» **Work instruction**: For every record here, output an exact copy.

Saved entries:
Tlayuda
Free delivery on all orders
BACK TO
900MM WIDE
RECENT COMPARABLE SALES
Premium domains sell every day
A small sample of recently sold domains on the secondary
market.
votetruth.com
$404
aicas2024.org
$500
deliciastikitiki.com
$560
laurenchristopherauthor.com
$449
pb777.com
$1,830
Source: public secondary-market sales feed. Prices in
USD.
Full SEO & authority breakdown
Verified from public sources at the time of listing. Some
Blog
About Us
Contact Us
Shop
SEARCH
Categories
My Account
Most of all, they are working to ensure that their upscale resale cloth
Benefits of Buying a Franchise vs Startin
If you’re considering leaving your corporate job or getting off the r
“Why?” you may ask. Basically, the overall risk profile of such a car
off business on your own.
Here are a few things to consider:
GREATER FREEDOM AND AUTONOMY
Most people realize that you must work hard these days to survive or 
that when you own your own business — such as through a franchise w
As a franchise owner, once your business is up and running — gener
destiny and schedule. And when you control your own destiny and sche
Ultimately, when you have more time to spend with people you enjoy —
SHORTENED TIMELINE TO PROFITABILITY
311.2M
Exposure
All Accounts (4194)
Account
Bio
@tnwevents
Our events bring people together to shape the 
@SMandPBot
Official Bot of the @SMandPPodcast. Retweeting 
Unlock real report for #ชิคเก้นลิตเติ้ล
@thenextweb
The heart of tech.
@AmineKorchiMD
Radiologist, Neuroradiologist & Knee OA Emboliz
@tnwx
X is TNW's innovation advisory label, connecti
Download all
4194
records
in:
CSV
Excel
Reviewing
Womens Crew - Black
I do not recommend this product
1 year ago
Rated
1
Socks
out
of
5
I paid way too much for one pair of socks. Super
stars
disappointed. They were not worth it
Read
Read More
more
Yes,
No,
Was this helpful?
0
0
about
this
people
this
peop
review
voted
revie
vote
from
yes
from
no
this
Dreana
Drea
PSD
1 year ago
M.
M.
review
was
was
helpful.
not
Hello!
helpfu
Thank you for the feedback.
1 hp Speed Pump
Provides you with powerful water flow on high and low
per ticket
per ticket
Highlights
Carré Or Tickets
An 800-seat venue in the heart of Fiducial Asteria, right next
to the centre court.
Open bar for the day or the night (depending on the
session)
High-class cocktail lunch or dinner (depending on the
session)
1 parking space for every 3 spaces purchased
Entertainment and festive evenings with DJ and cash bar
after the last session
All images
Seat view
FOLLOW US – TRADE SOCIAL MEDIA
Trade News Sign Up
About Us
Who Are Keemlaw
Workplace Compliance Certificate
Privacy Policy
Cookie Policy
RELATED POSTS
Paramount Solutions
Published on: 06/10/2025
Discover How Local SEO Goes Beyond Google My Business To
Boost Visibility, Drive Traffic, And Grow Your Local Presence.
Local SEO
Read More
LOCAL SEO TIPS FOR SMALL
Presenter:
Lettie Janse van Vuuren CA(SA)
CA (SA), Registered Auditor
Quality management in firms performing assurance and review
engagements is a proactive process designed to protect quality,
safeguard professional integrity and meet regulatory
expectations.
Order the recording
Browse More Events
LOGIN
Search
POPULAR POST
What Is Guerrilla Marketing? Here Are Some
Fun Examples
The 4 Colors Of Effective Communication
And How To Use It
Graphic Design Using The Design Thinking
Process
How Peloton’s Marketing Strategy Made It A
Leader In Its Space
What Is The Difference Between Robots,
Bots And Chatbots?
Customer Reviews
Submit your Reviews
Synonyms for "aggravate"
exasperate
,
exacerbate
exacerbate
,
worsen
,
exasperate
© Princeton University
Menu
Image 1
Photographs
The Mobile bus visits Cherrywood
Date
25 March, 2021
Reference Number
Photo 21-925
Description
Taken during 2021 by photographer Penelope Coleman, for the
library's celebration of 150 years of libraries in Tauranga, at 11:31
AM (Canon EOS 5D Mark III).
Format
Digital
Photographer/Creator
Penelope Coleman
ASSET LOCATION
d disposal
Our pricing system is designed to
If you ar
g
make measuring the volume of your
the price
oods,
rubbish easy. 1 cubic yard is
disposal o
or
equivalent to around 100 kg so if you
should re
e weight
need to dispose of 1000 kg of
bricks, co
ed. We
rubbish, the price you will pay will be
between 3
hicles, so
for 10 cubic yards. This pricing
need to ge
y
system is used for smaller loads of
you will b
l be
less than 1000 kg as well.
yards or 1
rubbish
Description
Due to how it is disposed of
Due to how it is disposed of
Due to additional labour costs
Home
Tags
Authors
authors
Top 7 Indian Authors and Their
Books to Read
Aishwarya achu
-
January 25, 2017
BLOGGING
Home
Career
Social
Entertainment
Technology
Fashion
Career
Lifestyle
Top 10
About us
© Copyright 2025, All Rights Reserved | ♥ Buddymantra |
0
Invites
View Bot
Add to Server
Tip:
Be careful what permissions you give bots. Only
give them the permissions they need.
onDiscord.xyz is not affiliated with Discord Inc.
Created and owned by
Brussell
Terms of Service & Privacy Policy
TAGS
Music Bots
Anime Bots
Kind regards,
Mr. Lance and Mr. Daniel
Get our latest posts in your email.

» **Output for this task**:
Tlayuda
Free delivery on all orders
BACK TO
900MM WIDE
RECENT COMPARABLE SALES
Premium domains sell every day
A small sample of recently sold domains on the secondary
market.
votetruth.com
$404
aicas2024.org
$500
deliciastikitiki.com
$560
laurenchristopherauthor.com
$449
pb777.com
$1,830
Source: public secondary-market sales feed. Prices in
USD.
Full SEO & authority breakdown
Verified from public sources at the time of listing. Some
Blog
About Us
Contact Us
Shop
SEARCH
Categories
My Account
Most of all, they are working to ensure that their upscale resale cloth
Benefits of Buying a Franchise vs Startin
If you’re considering leaving your corporate job or getting off the r
“Why?” you may ask. Basically, the overall risk profile of such a car
off business on your own.
Here are a few things to consider:
GREATER FREEDOM AND AUTONOMY
Most people realize that you must work hard these days to survive or 
that when you own your own business — such as through a franchise w
As a franchise owner, once your business is up and running — gener
destiny and schedule. And when you control your own destiny and sche
Ultimately, when you have more time to spend with people you enjoy —
SHORTENED TIMELINE TO PROFITABILITY
311.2M
Exposure
All Accounts (4194)
Account
Bio
@tnwevents
Our events bring people together to shape the 
@SMandPBot
Official Bot of the @SMandPPodcast. Retweeting 
Unlock real report for #ชิคเก้นลิตเติ้ล
@thenextweb
The heart of tech.
@AmineKorchiMD
Radiologist, Neuroradiologist & Knee OA Emboliz
@tnwx
X is TNW's innovation advisory label, connecti
Download all
4194
records
in:
CSV
Excel
Reviewing
Womens Crew - Black
I do not recommend this product
1 year ago
Rated
1
Socks
out
of
5
I paid way too much for one pair of socks. Super
stars
disappointed. They were not worth it
Read
Read More
more
Yes,
No,
Was this helpful?
0
0
about
this
people
this
peop
review
voted
revie
vote
from
yes
from
no
this
Dreana
Drea
PSD
1 year ago
M.
M.
review
was
was
helpful.
not
Hello!
helpfu
Thank you for the feedback.
1 hp Speed Pump
Provides you with powerful water flow on high and low
per ticket
per ticket
Highlights
Carré Or Tickets
An 800-seat venue in the heart of Fiducial Asteria, right next
to the centre court.
Open bar for the day or the night (depending on the
session)
High-class cocktail lunch or dinner (depending on the
session)
1 parking space for every 3 spaces purchased
Entertainment and festive evenings with DJ and cash bar
after the last session
All images
Seat view
FOLLOW US – TRADE SOCIAL MEDIA
Trade News Sign Up
About Us
Who Are Keemlaw
Workplace Compliance Certificate
Privacy Policy
Cookie Policy
RELATED POSTS
Paramount Solutions
Published on: 06/10/2025
Discover How Local SEO Goes Beyond Google My Business To
Boost Visibility, Drive Traffic, And Grow Your Local Presence.
Local SEO
Read More
LOCAL SEO TIPS FOR SMALL
Presenter:
Lettie Janse van Vuuren CA(SA)
CA (SA), Registered Auditor
Quality management in firms performing assurance and review
engagements is a proactive process designed to protect quality,
safeguard professional integrity and meet regulatory
expectations.
Order the recording
Browse More Events
LOGIN
Search
POPULAR POST
What Is Guerrilla Marketing? Here Are Some
Fun Examples
The 4 Colors Of Effective Communication
And How To Use It
Graphic Design Using The Design Thinking
Process
How Peloton’s Marketing Strategy Made It A
Leader In Its Space
What Is The Difference Between Robots,
Bots And Chatbots?
Customer Reviews
Submit your Reviews
Synonyms for "aggravate"
exasperate
,
exacerbate
exacerbate
,
worsen
,
exasperate
© Princeton University
Menu
Image 1
Photographs
The Mobile bus visits Cherrywood
Date
25 March, 2021
Reference Number
Photo 21-925
Description
Taken during 2021 by photographer Penelope Coleman, for the
library's celebration of 150 years of libraries in Tauranga, at 11:31
AM (Canon EOS 5D Mark III).
Format
Digital
Photographer/Creator
Penelope Coleman
ASSET LOCATION
d disposal
Our pricing system is designed to
If you ar
g
make measuring the volume of your
the price
oods,
rubbish easy. 1 cubic yard is
disposal o
or
equivalent to around 100 kg so if you
should re
e weight
need to dispose of 1000 kg of
bricks, co
ed. We
rubbish, the price you will pay will be
between 3
hicles, so
for 10 cubic yards. This pricing
need to ge
y
system is used for smaller loads of
you will b
l be
less than 1000 kg as well.
yards or 1
rubbish
Description
Due to how it is disposed of
Due to how it is disposed of
Due to additional labour costs
Home
Tags
Authors
authors
Top 7 Indian Authors and Their
Books to Read
Aishwarya achu
-
January 25, 2017
BLOGGING
Home
Career
Social
Entertainment
Technology
Fashion
Career
Lifestyle
Top 10
About us
© Copyright 2025, All Rights Reserved | ♥ Buddymantra |
0
Invites
View Bot
Add to Server
Tip:
Be careful what permissions you give bots. Only
give them the permissions they need.
onDiscord.xyz is not affiliated with Discord Inc.
Created and owned by
Brussell
Terms of Service & Privacy Policy
TAGS
Music Bots
Anime Bots
Kind regards,
Mr. Lance and Mr. Daniel
Get our latest posts in your email.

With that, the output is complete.